The best course of action, the safest one for Canada and the United States, is a policy of assertiveness, not aggression, but assertiveness. Assertiveness means being engaged, as Professor Legrenzi said. But it means not only being engaged diplomatically but the smart use of military force at the right time to push things in a direction that leads to a final settlement.
This is not the first time or probably the last time that the United States or Canada or Europe or its allies would be involved in such an effort. It is complex stuff but it is time well spent because without it, as Professor Legrenzi mentioned, we are not going to be lined up with our long-term interests.
Instead, we'll make ourselves more and more susceptible to anything from terrorist attacks to the effects of a regionalized sectarian war on energy prices and economic damage. Beyond the moral example that showed that to stand aside while so many people were slaughtered by their supposedly legitimate governments and we said we could do relatively little, we could have done much more.

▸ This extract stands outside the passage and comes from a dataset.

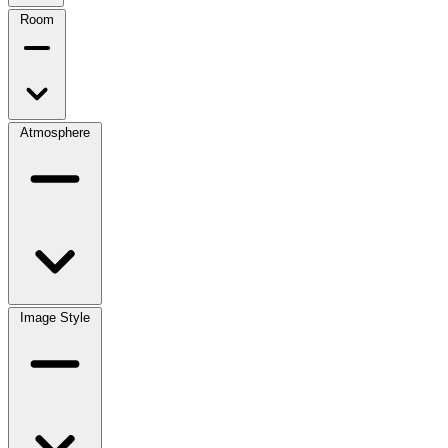
Room
Atmosphere
Image Style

I think probably the worst incident and the most shameful one was the non-strike incident of September 2013 when the United States laid down a red line in Syria concerning the use of chemical weapons and then walked away from it. I don't discount the fact that a large swath of Syria's chemical weapons had been removed. But a lot still remains unaccounted for and in the end, it didn't settle the conflict. It didn't necessarily make it safer for Syrians. Instead the Assad regime was given other options to try to blast their way out of this uprising that so far has proven the country's and the regime's largest challenge to date.